Opened 5 years ago

Closed 5 years ago

Last modified 5 years ago

#17013 closed enhancement (fixed)

WordDatatype_char

Reported by: vdelecroix Owned by:
Priority: major Milestone: sage-6.4
Component: combinatorics Keywords: words
Cc: slabbe Merged in:
Authors: Vincent Delecroix Reviewers: Sébastien Labbé, Jeroen Demeyer
Report Upstream: N/A Work issues:
Branch: c00964d (Commits) Commit:
Dependencies: Stopgaps:

Description

Creation of a new class WordDatatype_char that has in backend an 'unsigned char *' and use it wherever possible. The implementation is much faster than anything else but is only available for alphabet contained in [0,255].

Change History (24)

comment:1 Changed 5 years ago by vdelecroix

  • Branch set to u/vdelecroix/17013
  • Commit set to 398b33c0a6f6a96f5c301e1867edb47158703776
  • Status changed from new to needs_review

New commits:

a25e286trac #17013: new class WordDatatype_char
398b33ctrac #17013: added is_square in WordDatatype_char

comment:2 Changed 5 years ago by slabbe

  • Branch changed from u/vdelecroix/17013 to u/slabbe/17013
  • Commit changed from 398b33c0a6f6a96f5c301e1867edb47158703776 to a563343267f1690d74275ad3835cdebef8512a19

New commits:

a563343trac #17013: doctests improvements + bug fix

comment:3 follow-up: Changed 5 years ago by slabbe

  • Reviewers set to Sébastien Labbé

If Vincent agrees with my changes, then he can set this ticket to positive review.

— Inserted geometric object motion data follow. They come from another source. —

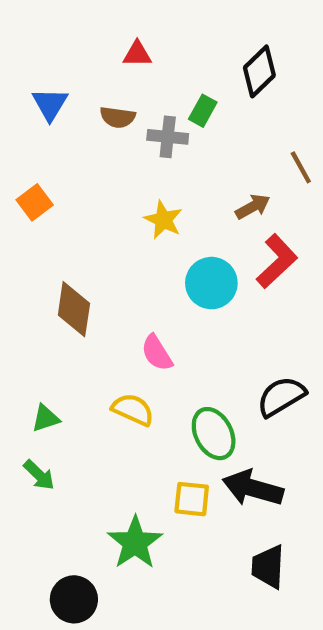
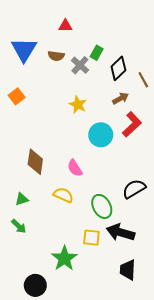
black diamond: (259, 71) -> (118, 68), moved
blue triangle: (50, 104) -> (24, 50), size x1.5
gray cross: (168, 137) -> (80, 65), turned 36
brown diamond: (74, 309) -> (35, 162), moved

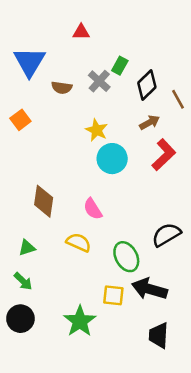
brown semicircle: (56, 56) -> (62, 88), moved
cyan circle: (101, 135) -> (112, 159), moved
black circle: (35, 285) -> (20, 319), moved

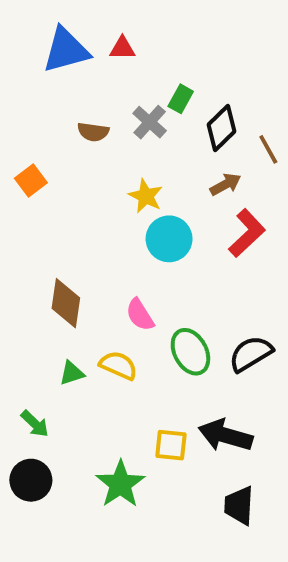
blue triangle: (29, 62) -> (66, 50), moved, turned 44
green triangle: (27, 248) -> (72, 373), moved
green ellipse: (126, 257) -> (190, 352), moved

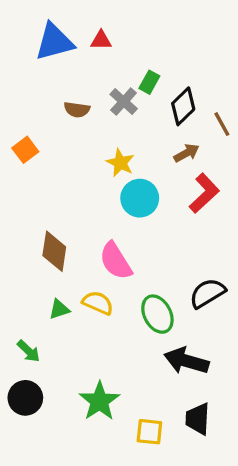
pink semicircle: (140, 315) -> (116, 261), size x1.4
green ellipse: (190, 352) -> (157, 314), moved
yellow square: (171, 445) -> (149, 432), moved

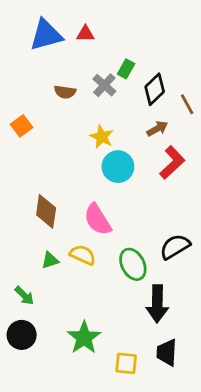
black arrow: (186, 361) -> (157, 304), turned -105

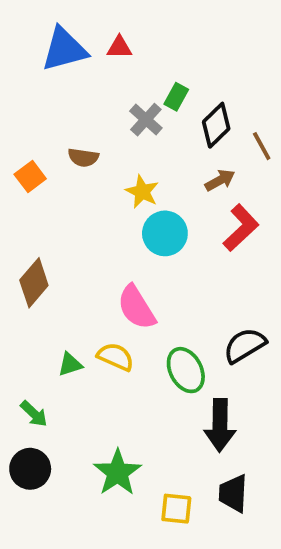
brown semicircle: (65, 92) -> (83, 157), moved
brown diamond: (46, 211) -> (34, 283), moved, turned 32

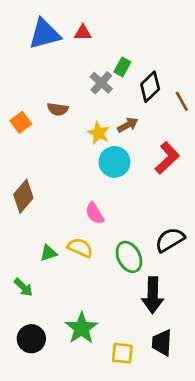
brown arrow: (220, 180) -> (128, 125), moved
pink semicircle: (136, 307) -> (95, 213), size x0.7
black circle: (30, 469) -> (31, 339), moved

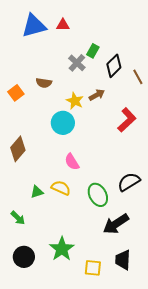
cyan circle: (114, 162) -> (63, 123), moved
black arrow: (153, 295) -> (116, 224), turned 56

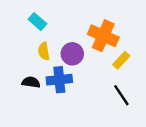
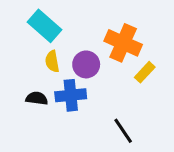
cyan rectangle: (37, 22) -> (45, 26), size x1.5
black line: (121, 95) -> (123, 131), moved

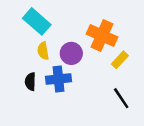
black semicircle: (37, 98) -> (30, 82), turned -96
black line: (123, 131) -> (121, 98), moved

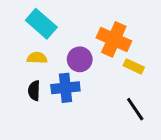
yellow semicircle: (43, 51) -> (37, 58), moved, turned 102
yellow rectangle: (120, 60) -> (134, 66), turned 72

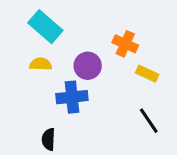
orange cross: (114, 39) -> (125, 44), size x0.7
black semicircle: (34, 91) -> (48, 139), moved

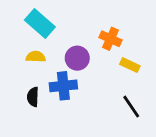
black semicircle: (48, 139) -> (33, 97), moved

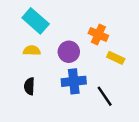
blue cross: (63, 86) -> (74, 81), moved
black line: (131, 107) -> (105, 96), moved

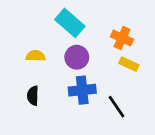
cyan rectangle: (36, 21) -> (70, 23), moved
orange cross: (98, 34) -> (122, 38), moved

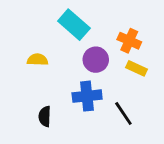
purple circle: (77, 57) -> (96, 60), moved
black semicircle: (33, 96) -> (45, 116), moved

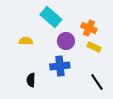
black line: (123, 114) -> (97, 82), moved

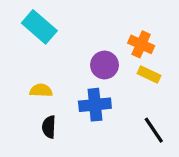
cyan rectangle: (51, 17) -> (39, 27), moved
yellow semicircle: (26, 41) -> (41, 90), moved

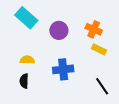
purple circle: (104, 65) -> (59, 30), moved
black semicircle: (49, 127) -> (24, 81), moved

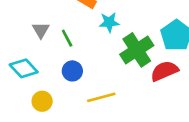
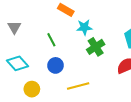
gray triangle: (41, 30) -> (14, 27), moved
green cross: (137, 50) -> (96, 47), moved, size x0.7

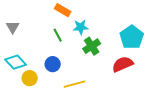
green line: (51, 40) -> (58, 35), moved
yellow circle: (32, 89) -> (30, 78), moved

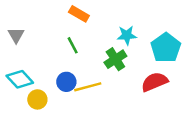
cyan star: (81, 27) -> (127, 35), moved
yellow line: (75, 84) -> (88, 87), moved

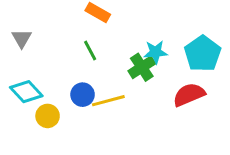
cyan star: (127, 35) -> (156, 52), moved

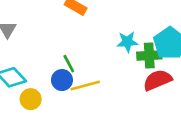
green line: (90, 51) -> (69, 64), moved
green cross: (142, 67) -> (149, 55), moved, turned 30

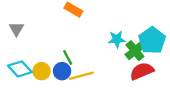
green cross: (149, 55) -> (135, 51), turned -36
yellow circle: (31, 99) -> (42, 71), moved

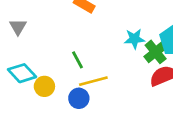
yellow circle: (42, 71) -> (44, 86), moved
blue circle: (62, 71) -> (79, 98), moved

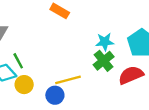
green cross: (156, 52) -> (104, 61), moved
green line: (78, 60) -> (18, 61), moved

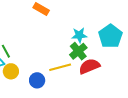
red semicircle: (131, 75) -> (89, 66), moved
yellow line: (68, 80) -> (60, 67), moved

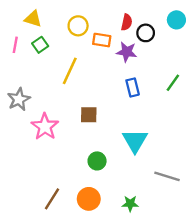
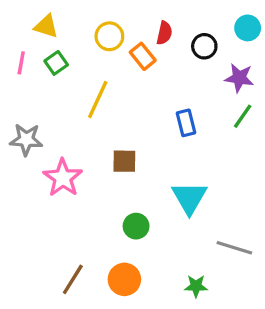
red semicircle: (127, 22) -> (164, 33), moved
orange rectangle: (102, 40) -> (143, 56), turned 42
purple star: (127, 52) -> (239, 78), moved
gray star: (19, 99) -> (26, 140), turned 30
green star: (130, 204) -> (196, 286), moved

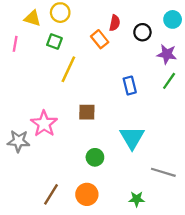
yellow circle: (109, 36) -> (60, 13), moved
green square: (56, 63) -> (54, 41), moved, turned -35
gray star: (26, 140) -> (19, 141), moved

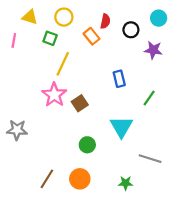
yellow circle: (60, 13) -> (64, 17), moved
green line: (169, 81) -> (149, 98), moved
brown square: (87, 112) -> (80, 103), turned -35
pink star: (44, 124) -> (54, 95), moved

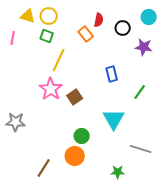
yellow circle: (64, 17) -> (49, 16), moved
orange circle: (80, 179) -> (75, 156), moved

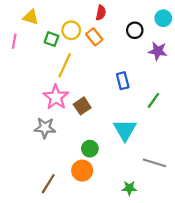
yellow circle: (49, 16) -> (71, 30), moved
red semicircle: (99, 20) -> (101, 13), moved
gray star: (16, 122) -> (45, 128), moved

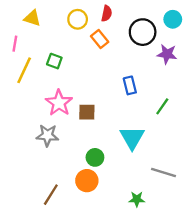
yellow circle: (71, 30) -> (78, 19), moved
black circle: (135, 30) -> (143, 32), size x1.5
green square: (51, 39) -> (54, 61), moved
yellow line: (65, 65) -> (24, 70), moved
brown square: (82, 106) -> (87, 112), turned 35

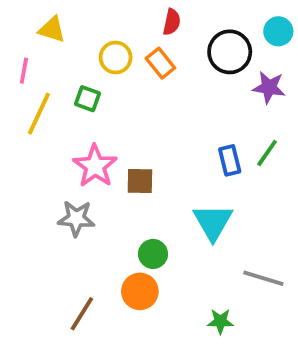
yellow circle: (78, 19) -> (116, 58), moved
blue rectangle: (130, 85) -> (230, 160), moved
green line: (162, 106) -> (267, 153), moved

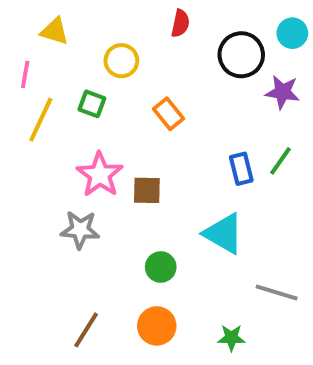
orange rectangle: (160, 63) -> (169, 114), moved
cyan triangle: (213, 222) -> (224, 234), turned -30
orange circle: (140, 291) -> (157, 326), moved

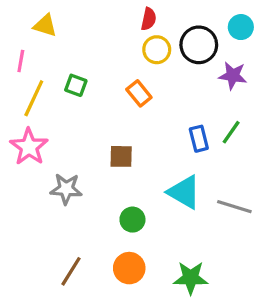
yellow circle: (121, 61) -> (157, 50), moved
pink star: (100, 175) -> (29, 147), moved
gray line: (277, 293) -> (234, 207), moved
green star: (231, 338) -> (191, 278), size x1.5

comment:4 follow-up: Changed 5 years ago by slabbe

Here is one benchmark.

BEFORE::

    sage: w = Word([0,-1,2]*100, alphabet=[0,-1,2])
    sage: type(w)
    <class 'sage.combinat.words.word.FiniteWord_list'>
    sage: %timeit w.is_square_free()
    1000 loops, best of 3: 417 µs per loop

AFTER::

    sage: w = Word([0,1,2]*100, alphabet=[0,1,2])
    sage: type(w)
    <class 'sage.combinat.words.word.FiniteWord_char'>
    sage: %timeit w.is_square_free()
    100000 loops, best of 3: 6.29 µs per loop

We should also add here some benchmark about equality test and also __getitem__.

comment:5 in reply to: ↑ 4 ; follow-up: Changed 5 years ago by vdelecroix

Replying to slabbe:

We should also add here some benchmark about equality test and also __getitem__.

EDIT: the timings were edited because there were not about FiniteWord_str but FiniteWord_list...

Competitions between:

  • Python string
  • FiniteWord_str
  • FiniteWord_char
sage: W1 = Words('abc')
sage: W2 = Words([0,1,2])
sage: w1 = W1(''.join(choice('abc') for _ in range(1000)))
sage: w2 = W2([choice([0,1,2]) for _ in range(1000])
sage: s = str(w1)

then on slices

sage: timeit("for i in range(1000): u = w1[:i]")
25 loops, best of 3: 25.3 ms per loop
sage: timeit("for i in range(1000): u = w2[:i]")
625 loops, best of 3: 237 µs per loop
sage: timeit("for i in range(1000): u = s[:i]")
625 loops, best of 3: 129 µs per loop

and on equality

sage: timeit("w1 == w1")
625 loops, best of 3: 365 ns per loop
sage: timeit("w2 == w2")
625 loops, best of 3: 187 ns per loop
sage: timeit("s == s")
625 loops, best of 3: 86.6 ns per loop

So Python strings are still ahead, but its much less ridiculous.

Vincent

Last edited 5 years ago by vdelecroix (previous) (diff)

comment:6 in reply to: ↑ 3 Changed 5 years ago by vdelecroix

  • Status changed from needs_review to positive_review

Replying to slabbe:

If Vincent agrees with my changes, then he can set this ticket to positive review.

I am! Thanks for the review.

Vincent

comment:7 in reply to: ↑ 5 ; follow-up: Changed 5 years ago by slabbe

Competitions between:

  • Python string
  • FiniteWord_str
  • FiniteWord_char

I believe you do not have FiniteWord_str in the competition...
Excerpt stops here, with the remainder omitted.